Result: Broad measures of immune reconstitution in our analysis recapitulated prior studies, suggesting that PTCy is associated with early and sustained reduction of naive CD4 T cells through 1yr post-transplant as well as reduced clonal diversity assessed in both single cell and bulk TCR sequencing (TCRseq). Instead of naive cells, individuals who received haplo/PTCy HCT were more likely to expand effector memory CD4 T cells. Due to the single cell nature of our data, we were able to ask if the reduced clonal diversity observed after PTCy might be driven solely by a loss of naive CD4 T cells, which are the least clonally expanded and most clonally diverse T cell population in blood. In the analysis of non-naive CD4 T cells, our scTCRseq data indicate similar TCR diversity in haplo/PTCy and MUD/MTX HCT recipients once cells encounter antigen. We next used the single cell resolution in our data to understand whether clonal plasticity – the ability of a clone to be found across multiple CD4 T cell phenotypes – was observed after transplant and if differences exist between haplo/PTCy vs MUD/conventional prophylaxis. We performed clonal plasticity analysis of the top 50 clones per person across all timepoints. We observed significantly higher clonal plasticity rates in haplo/PTCy recipients. The most plastic clones were observed as a dynamic transition between central or effector memory subsets. Additionally, clonal interconversion was observed among central, effector memory and CD4 T cells re-expressing CD45RA cell subsets. Conversely, MUD/conventional HCT recipients demonstrated limited clonal plasticity, including clonal interconvention over time, consistent with findings in healthy adults. Moreover, the plasticity rate was independent of GVHD development, suggesting that early transplant decisions are the driving force for clonal behavior of reconstituting CD4 T cells over time.

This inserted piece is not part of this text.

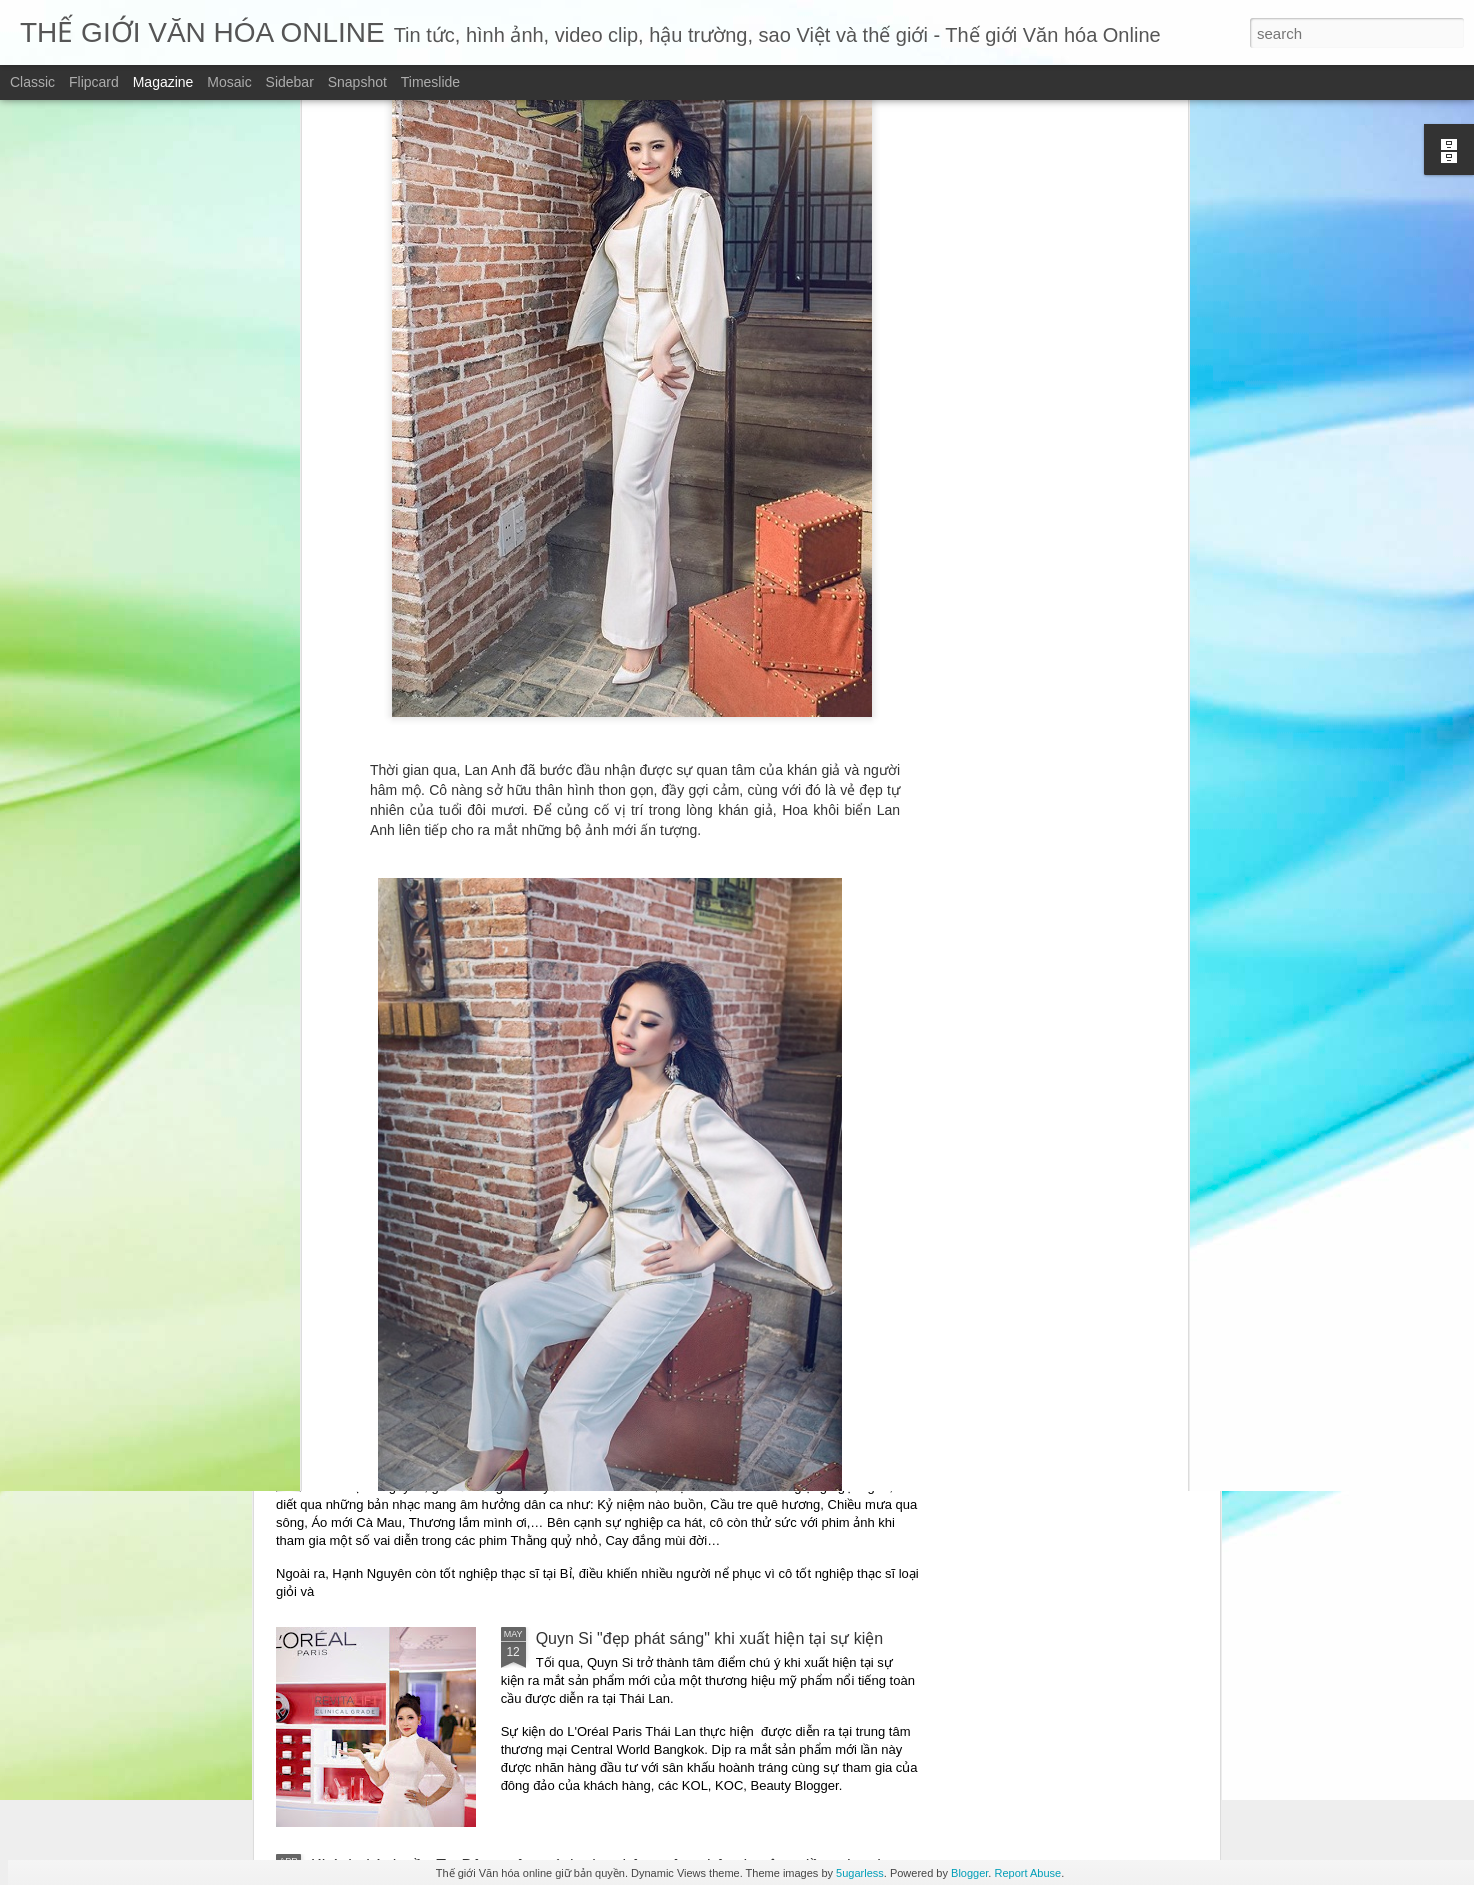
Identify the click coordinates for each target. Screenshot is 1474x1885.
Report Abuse (1027, 1873)
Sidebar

Conclusion: These data suggest that the clonal bottleneck observed after PTCy may be due entirely to the loss of naive T cells rather than a fundamental shift in the clonal diversity of effector and memory T cells in circulation. Our data further suggest that the phenotype of post-haplo/PTCy non-naive cells–although similar in clonality to MUD/MTX–is biased towards the effector memory state, with increased rates of clonal conversion between the dominant CD4 T cell memory phenotypes. These findings may underpin infectious risk after allo-HCT with PTCy and suggest that CD4 T cell reconstitution is substantially altered by early transplant decisions.